How to complete this task: Copy out every line holding the string "wenigen" from the records below.

═════ Records provided

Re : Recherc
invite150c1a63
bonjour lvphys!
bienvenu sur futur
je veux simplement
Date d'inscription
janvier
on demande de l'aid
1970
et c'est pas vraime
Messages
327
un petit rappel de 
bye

══════════
═════ Records provided

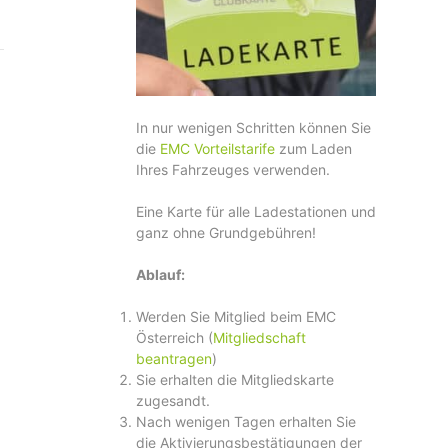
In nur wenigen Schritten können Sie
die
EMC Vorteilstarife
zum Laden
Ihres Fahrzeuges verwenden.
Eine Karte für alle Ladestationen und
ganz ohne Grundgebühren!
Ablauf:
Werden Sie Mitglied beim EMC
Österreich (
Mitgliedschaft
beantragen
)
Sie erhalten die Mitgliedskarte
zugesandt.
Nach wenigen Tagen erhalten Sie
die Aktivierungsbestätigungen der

══════════

Written reply:
In nur wenigen Schritten können Sie
Nach wenigen Tagen erhalten Sie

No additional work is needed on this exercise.